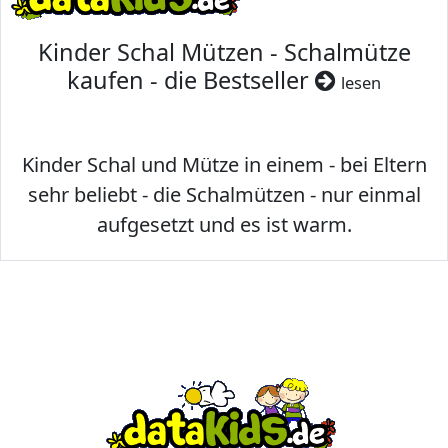
Kinder Schal Mützen - Schalmütze
kaufen - die Bestseller
lesen
Kinder Schal und Mütze in einem - bei Eltern
sehr beliebt - die Schalmützen - nur einmal
aufgesetzt und es ist warm.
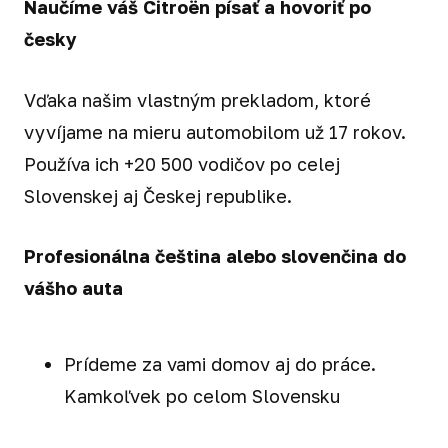
Naučíme váš Citroën písať a hovoriť po
česky
Vďaka našim vlastným prekladom, ktoré
vyvíjame na mieru automobilom už 17 rokov.
Používa ich +20 500 vodičov po celej
Slovenskej aj Českej republike.
Profesionálna čeština alebo slovenčina do
vášho auta
Prídeme za vami domov aj do práce.
Kamkoľvek po celom Slovensku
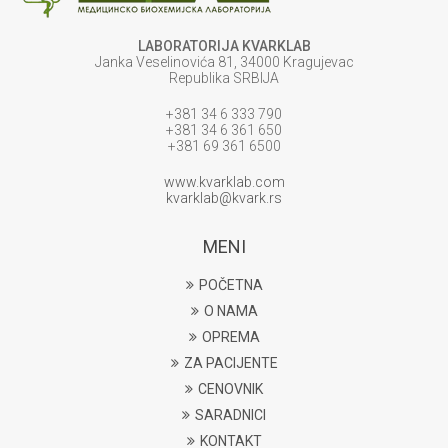
LABORATORIJA KVARKLAB
Janka Veselinovića 81, 34000 Kragujevac
Republika SRBIJA
+381 34 6 333 790
+381 34 6 361 650
+381 69 361 6500
www.kvarklab.com
kvarklab@kvark.rs
MENI
POČETNA
O NAMA
OPREMA
ZA PACIJENTE
CENOVNIK
SARADNICI
KONTAKT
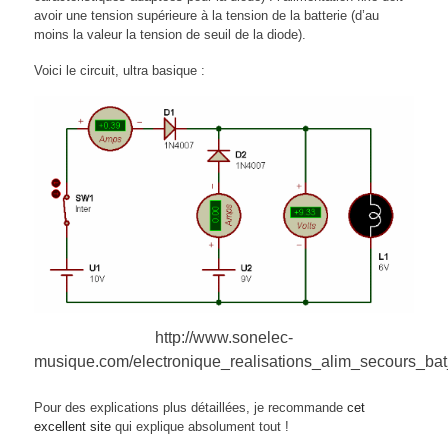
avoir une tension supérieure à la tension de la batterie (d’au
moins la valeur la tension de seuil de la diode).
Voici le circuit, ultra basique :
http://www.sonelec-
musique.com/electronique_realisations_alim_secours_bat
Pour des explications plus détaillées, je recommande
cet
excellent site
qui explique absolument tout !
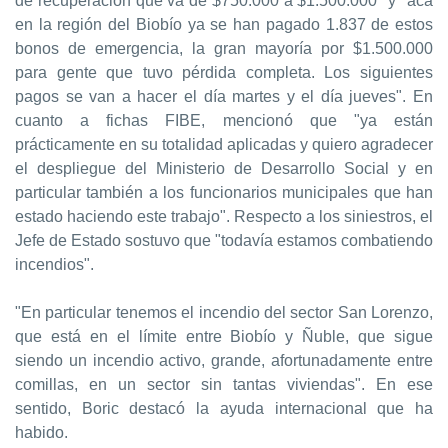
de recuperación que va de $750.000 a $1.500.000" y "acá
en la región del Biobío ya se han pagado 1.837 de estos
bonos de emergencia, la gran mayoría por $1.500.000
para gente que tuvo pérdida completa. Los siguientes
pagos se van a hacer el día martes y el día jueves". En
cuanto a fichas FIBE, mencionó que "ya están
prácticamente en su totalidad aplicadas y quiero agradecer
el despliegue del Ministerio de Desarrollo Social y en
particular también a los funcionarios municipales que han
estado haciendo este trabajo". Respecto a los siniestros, el
Jefe de Estado sostuvo que "todavía estamos combatiendo
incendios".
"En particular tenemos el incendio del sector San Lorenzo,
que está en el límite entre Biobío y Ñuble, que sigue
siendo un incendio activo, grande, afortunadamente entre
comillas, en un sector sin tantas viviendas". En ese
sentido, Boric destacó la ayuda internacional que ha
habido.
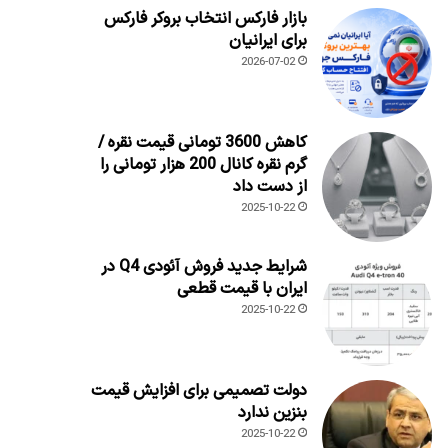
بازار فارکس انتخاب بروکر فارکس
برای ایرانیان
2026-07-02
کاهش 3600 تومانی قیمت نقره /
گرم نقره کانال 200 هزار تومانی را
از دست داد
2025-10-22
شرایط جدید فروش آئودی Q4 در
ایران با قیمت قطعی
2025-10-22
دولت تصمیمی برای افزایش قیمت
بنزین ندارد
2025-10-22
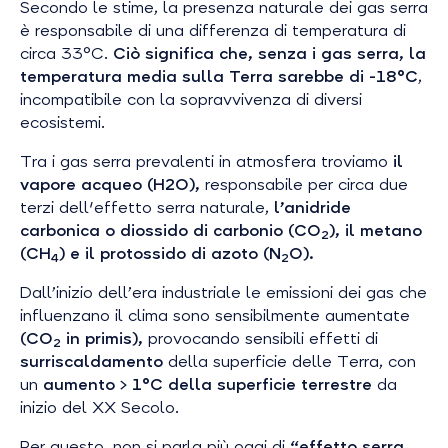
Secondo le stime, la presenza naturale dei gas serra
è responsabile di una differenza di temperatura di
circa 33°C.
Ciò significa che, senza i gas serra, la
temperatura media sulla Terra sarebbe di -18°C
,
incompatibile con la sopravvivenza di diversi
ecosistemi.
Tra i gas serra prevalenti in atmosfera troviamo
il
vapore acqueo (H2O),
responsabile per circa due
terzi dell'effetto serra naturale,
l’anidride
carbonica o diossido di carbonio (CO
), il metano
2
(CH
) e il protossido di azoto (N
O).
4
2
Dall’inizio dell’era industriale le emissioni dei gas che
influenzano il clima sono sensibilmente aumentate
(CO
in primis),
provocando sensibili effetti di
2
surriscaldamento
della superficie delle Terra, con
un
aumento > 1°C della superficie terrestre
da
inizio del XX Secolo.
Per questo, non si parla più oggi di
“effetto serra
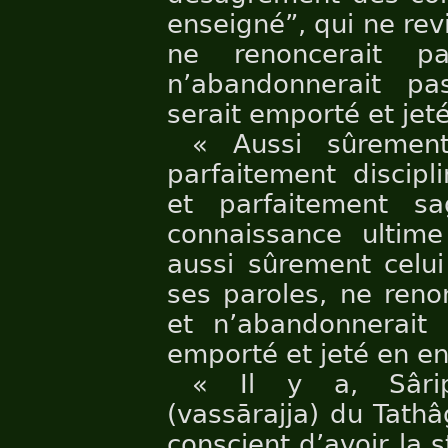
enseigné”, qui ne rev
ne renoncerait p
n’abandonnerait pas
serait emporté et jeté
« Aussi sûrement
parfaitement discipl
et parfaitement s
connaissance ultime
aussi sûrement celui
ses paroles, ne reno
et n’abandonnerait 
emporté et jeté en enf
« Il y a, Sârip
(vassārajja) du Tathâ
conscient d’avoir la s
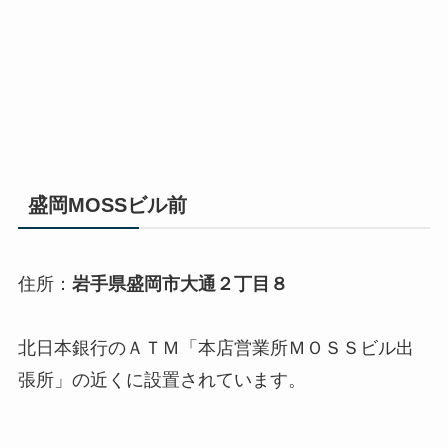
盛岡MOSSビル前
住所：
岩手県盛岡市大通２丁目８
北日本銀行のＡＴＭ「本店営業所ＭＯＳＳビル出
張所」の近くに設置されています。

########################################

## [Task directions]
Find the word "naturale" in the records and pull out each line that has it.

## [Exercise output]
Secondo le stime, la presenza naturale dei gas serra
terzi dell'effetto serra naturale,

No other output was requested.